Key point: the arena makes the big allocation happen once at startup and the slices never touch the heap — so a session can run indefinitely without the “90 KB free but can’t allocate 51 KB” failure.

Other techniques (combine as needed)

Allocate big/long-lived buffers first, at boot, and keep them — don’t free and re-create them per iteration.
Object pools for many small same-size objects (e.g. sprites, requests) — reuse instead of alloc/free churn. (picogame: picogame_pool.)
recv_into / readinto (and similar *_into APIs) read into an existing buffer instead of allocating a new bytes object each call.
gc.collect() at natural boundaries (end of a request/level) to merge adjacent free blocks — necessary but not sufficient (it can’t move live objects).
gc.threshold(n) to trigger GC earlier and keep the heap tidier.
CircuitPython already relocates import-time “long-lived” objects to the end of the heap on the first GC, keeping the low heap contiguous for working allocations — so importing your modules up front (not lazily, mid-run) helps.

Why not just defragment?

A true compacting/defragmenting GC isn’t feasible as an add-on: MicroPython objects reference each other by raw pointers (in Python, in C modules, in bytecode), and the GC scans the C stack conservatively — so it cannot safely move an object and rewrite every reference to it.

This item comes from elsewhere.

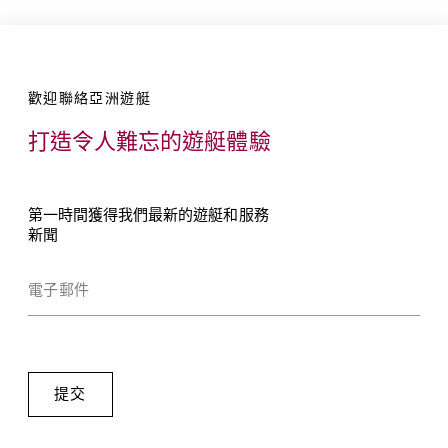
歡迎聯絡亞洲遊艇
打造令人難忘的遊艇體驗
第一時間獲得我們最新的遊艇和服務
新聞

That would require a different (precise / handle-based) object model in the VM core. The arena pattern is the practical answer: don’t let the big buffers churn in the first place.

See also the engine’s Canvas(..., buffer=) argument (back a drawing surface with arena memory) and the helper picogame_pool (object pools). Build and measure in the desktop simulator first; optimise only once you’ve measured where the RAM actually goes.